Balkan Emin, Kilic Nizamettin, Dogruyol Hasan
The Medical Faculty of Uludag University, Department of Pediatric Urology, Bursa, Turkey.
Int J Urol. 2005 Jan;12(1):62-6. doi: 10.1111/j.1442-2042.2004.00978.x.
The aim of this retrospective study was to compare the results of delayed repair and early primary realignments in patients with posterior urethral injury.
From 1990 to 2003, 20 children were admitted to the Medical Faculty of Uluday University, Bursa, Turkey, for posterior urethral injuries. Traffic accidents were the most common cause of injury (n = 17). Twelve patients (60%) who were referred early (1-10 days) underwent early realignment over a urethral tube. A total of eight patients (40%) underwent delayed repair using transpubic route. In these patients, surgical repair of the urethra was performed 5-6 months later.
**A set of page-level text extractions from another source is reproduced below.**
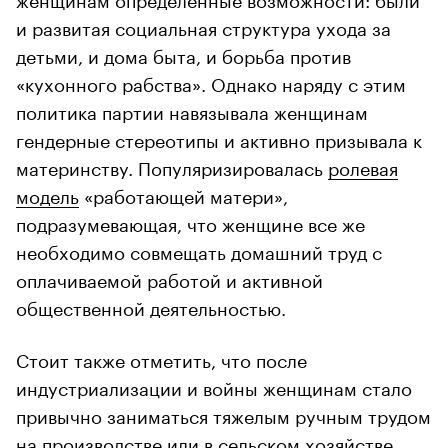
и развитая социальная структура ухода за
детьми, и дома быта, и борьба против
«кухонного рабства». Однако наряду с этим
политика партии навязывала женщинам
гендерные стереотипы и активно призывала к
материнству. Популяризировалась
ролевая
модель
«работающей матери»,
подразумевающая, что женщине все же
необходимо совмещать домашний труд с
оплачиваемой работой и активной
общественной деятельностью.
Стоит также отметить, что после
индустриализации и войны женщинам стало
привычно заниматься тяжелым ручным трудом
на производстве или в сельском хозяйстве.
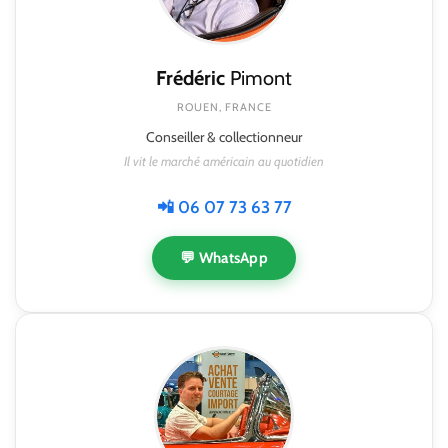
Frédéric
Pimont
ROUEN, FRANCE
Conseiller & collectionneur
Il vit le marché américain au quotidien
📲 06 07 73 63 77
💬 WhatsApp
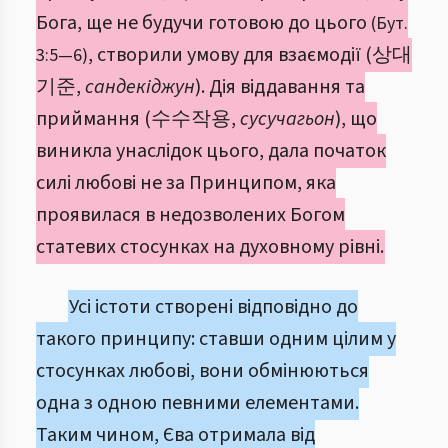
Бога, ще не будучи готовою до цього
(Бут.
, створили умову для взаємодії (상대
3:5—6)
기준,
сандекіджун
). Дія віддавання та
приймання (수수작용,
сусучагьон
), що
виникла унаслідок цього, дала початок
силі любові не за Принципом, яка
проявилася в недозволених Богом
статевих стосунках на духовному рівні.
Усі істоти створені відповідно до
такого принципу: ставши одним цілим у
стосунках любові, вони обмінюються
одна з одною певними елементами.
Таким чином, Єва отримала від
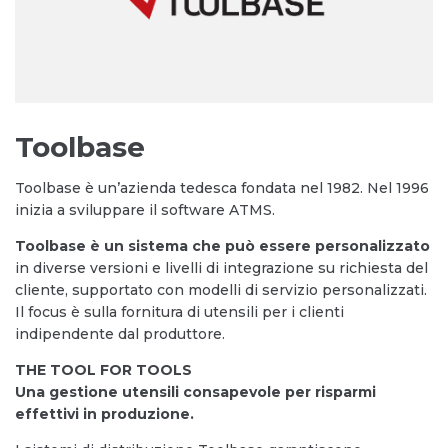
Toolbase
Toolbase è un’azienda tedesca fondata nel 1982. Nel 1996
inizia a sviluppare il software ATMS.
Toolbase è un sistema che può essere personalizzato
in diverse versioni e livelli di integrazione su richiesta del
cliente, supportato con modelli di servizio personalizzati.
Il focus è sulla fornitura di utensili per i clienti
indipendente dal produttore.
THE TOOL FOR TOOLS
Una gestione utensili consapevole per risparmi
effettivi in produzione.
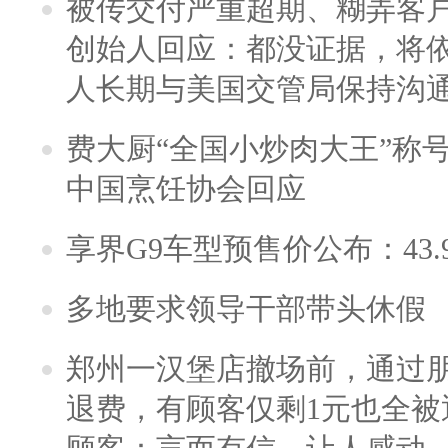
被传交付严重超期、糊弄客
创始人回应：都没证据，将依
人长期与美国交管局保持沟通
费大厨“全国小炒肉大王”称
中国烹饪协会回应
享界G9车型预售价公布：43.
多地要求领导干部带头休假
郑州一汉堡店撤场前，通过
退费，有顾客仅剩1元也全被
Of the 12 patients who underwent early urethral realignment, six required at least one visual internal urethrotomy following the removal of the urethral catheter. Urethral stricture developed in two of 12 patients (16.6%) who underwent early urethral realignment. Of the eight patients who underwent delayed repair, six required at least one visual internal urethrotomy following removal of the urethral catheter. Urethral stricture developed in three of eight patients (37.5%) who underwent delayed repair. This difference was statistically significant (P < 0.05).
The urethral stricture in patients who underwent early primary realignment was less developed than the stricture that developed in those who underwent delayed management. According to these results we recommend early primary realignment in children with posterior urethral injury.
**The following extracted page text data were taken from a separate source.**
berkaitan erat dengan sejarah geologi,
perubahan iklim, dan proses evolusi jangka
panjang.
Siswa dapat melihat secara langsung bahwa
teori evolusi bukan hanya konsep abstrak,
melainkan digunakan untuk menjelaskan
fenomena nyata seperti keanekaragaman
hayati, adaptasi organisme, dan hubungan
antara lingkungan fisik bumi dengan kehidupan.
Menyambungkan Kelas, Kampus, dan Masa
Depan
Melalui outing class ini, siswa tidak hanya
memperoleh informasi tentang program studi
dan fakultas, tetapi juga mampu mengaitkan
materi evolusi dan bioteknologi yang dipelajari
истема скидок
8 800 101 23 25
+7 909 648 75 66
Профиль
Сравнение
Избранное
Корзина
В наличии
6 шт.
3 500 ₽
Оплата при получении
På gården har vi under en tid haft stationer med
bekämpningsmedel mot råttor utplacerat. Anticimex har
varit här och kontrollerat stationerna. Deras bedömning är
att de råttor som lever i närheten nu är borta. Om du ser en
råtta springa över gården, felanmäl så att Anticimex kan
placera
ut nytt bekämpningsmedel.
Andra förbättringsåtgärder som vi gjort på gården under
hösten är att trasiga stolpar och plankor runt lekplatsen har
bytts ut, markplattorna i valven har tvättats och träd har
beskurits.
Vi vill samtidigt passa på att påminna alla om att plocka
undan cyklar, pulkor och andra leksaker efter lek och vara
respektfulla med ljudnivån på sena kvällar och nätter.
本回顾性研究旨在比较后尿道损伤患者延迟修复和早期一期复位的结果。
1990年至2003年,土耳其布尔萨乌鲁达大学医学院收治了20例后尿道损伤患儿。交通事故是最常见的损伤原因(n = 17)。12例(60%)早期(1 - 10天)转诊的患者通过尿道管进行了早期复位。共有8例(40%)患者采用经耻骨途径进行延迟修复。在这些患者中,尿道手术修复在5 - 6个月后进行。
12例接受早期尿道复位的患者中,6例在拔除尿道导管后至少需要进行一次直视下尿道内切开术。12例接受早期尿道复位的患者中有2例(16.6%)发生尿道狭窄。8例接受延迟修复的患者中,6例在拔除尿道导管后至少需要进行一次直视下尿道内切开术。8例接受延迟修复的患者中有3例(37.5%)发生尿道狭窄。这种差异具有统计学意义(P < 0.05)。
早期一期复位患者的尿道狭窄程度低于延迟治疗患者。根据这些结果,我们建议对后尿道损伤患儿进行早期一期复位。